La fusion entre UCLouvain et Saint-Louis approuvée

Le gouvernement de la Fédération Wallonie-Bruxelles a approuvé en première lecture un avant-projet de décret organisant la fusion entre l’Université catholique de Louvain et l’Université Saint-Louis Bruxelles, indique-t-il samedi dans un communiqué.

La fusion entre UCLouvain et Saint-Louis approuvée
Image d’illustration ©EdA

L’UCLouvain et Saint-Louis ont décidé depuis 2017 de fusionner, une fusion déjà appliquée dans les faits mais qui attend encore une autorisation officielle. En décembre, les deux institutions avaient une nouvelle fois demandé au gouvernement de la Fédération Wallonie-Bruxelles d’autoriser la fusion, alors qu’aucun accord n’avait pu encore être trouvé entre les partenaires de la majorité.

La coalition francophone s’est finalement mise d’accord, pour approuver l’avant-projet de décret de la ministre de l’Enseignement supérieur Valérie Glatigny organisant la fusion entre les deux établissements. "Ce texte va maintenant poursuivre son processus d’adoption", précise le gouvernement.

Ce projet de fusion a suscité par le passé des tensions dans le monde académique, l’Université libre de Bruxelles notamment voyant d’un mauvais œil une présence plus importante de l’UCLouvain en région bruxelloise.

Le gouvernement de la FWB s’est également accordé sur les grands axes des réformes à venir dans l’enseignement supérieur. Trois objectifs ont été fixés: renforcer la qualité de l’enseignement supérieur et son accessibilité, favoriser une meilleure utilisation des moyens publics et réduire certains effets négatifs de la concurrence entre les établissements.

Ainsi, la loi de financement des universités sera révisée. Les institutions académiques bénéficient pour l’instant d’un financement à enveloppe fermée - renforcé cette année de 50 millions d’euros et de 80 millions en 2024 - alors que le nombre d’étudiants explose.

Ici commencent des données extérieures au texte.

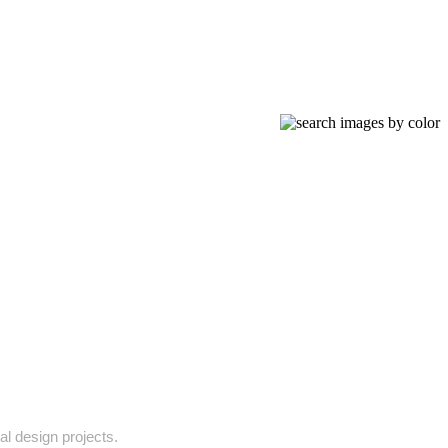
al design projects.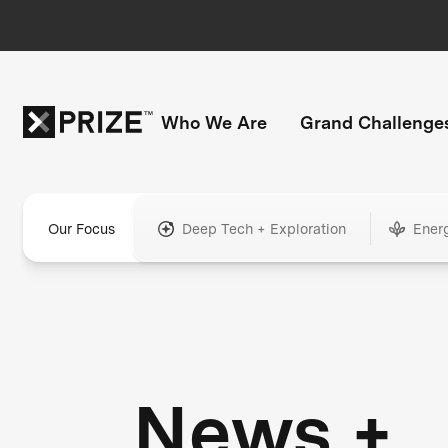
Who We Are
Grand Challenge
Our Focus
Deep Tech + Exploration
Ener
News +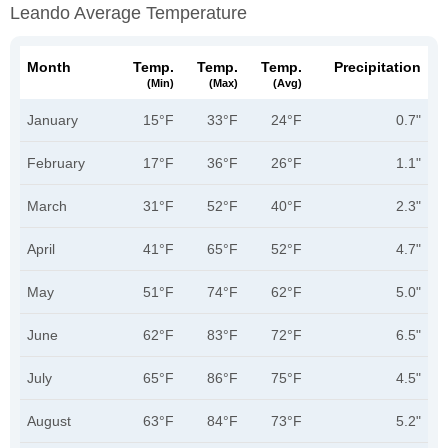
Leando Average Temperature
Month
Temp.
Temp.
Temp.
Precipitation
(min)
(max)
(avg)
January
15°F
33°F
24°F
0.7"
February
17°F
36°F
26°F
1.1"
March
31°F
52°F
40°F
2.3"
April
41°F
65°F
52°F
4.7"
May
51°F
74°F
62°F
5.0"
June
62°F
83°F
72°F
6.5"
July
65°F
86°F
75°F
4.5"
August
63°F
84°F
73°F
5.2"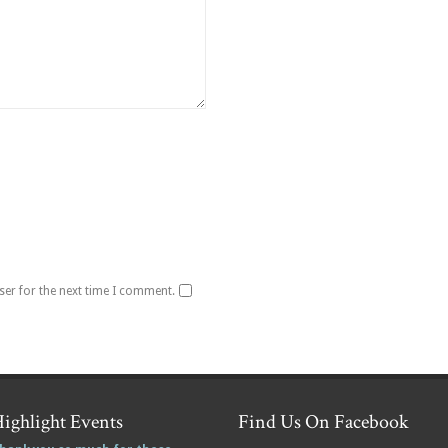
ser for the next time I comment.
ighlight Events
Find Us On Facebook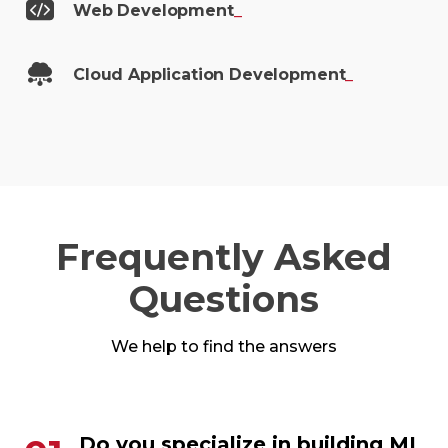
Web
Development
_
Cloud Application
Development
_
Frequently Asked
Questions
We help to find the answers
Do you specialize in building ML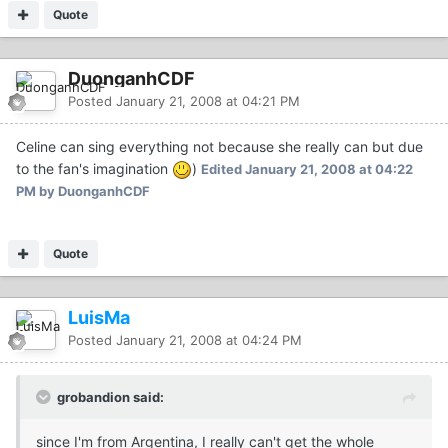
Quote
DuonganhCDF
Posted
January 21, 2008 at 04:21 PM
Celine can sing everything not because she really can but due
to the fan's imagination
)
Edited
January 21, 2008 at 04:22
PM
by DuonganhCDF
Quote
LuisMa
Posted
January 21, 2008 at 04:24 PM
grobandion said:
since I'm from Argentina, I really can't get the whole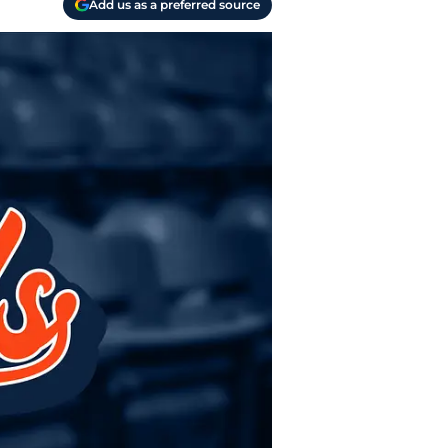
Add us as a preferred source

Des travaux seront également entamés concernant la délivrance des habilitations, les financements d’impulsion pour l’offre de formation au sein des arrondissements déficitaires, une réforme des allocations d’études ainsi que la poursuite du gel du minerval et le plafonnement des frais et droits d’inscription dans les Hautes écoles et les Écoles supérieures des arts, précise encore le gouvernement.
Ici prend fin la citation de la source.